* **DIRECTIONS FOR THIS TASK**: Which lines of the entries below include "with"? List them all.

* **Stored items**:

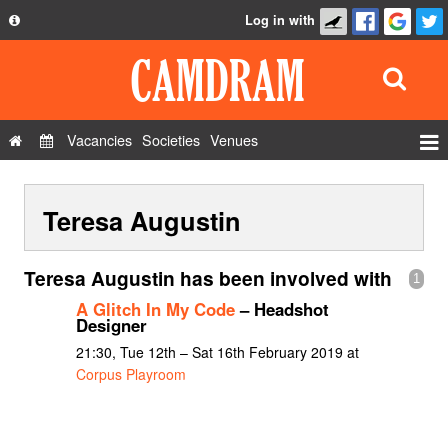
Log in with
About
Development
API
Vacancies
Societies
Venues
Privacy Policy
Events
FAQ
Teresa Augustin
Roles
Contact Us
Show Admin
Teresa Augustin has been involved with
1
Add a show
A Glitch In My Code
– Headshot
Designer
21:30, Tue 12th – Sat 16th February 2019 at
Corpus Playroom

* **SOLUTION BELOW**:
Log in with
Teresa Augustin has been involved with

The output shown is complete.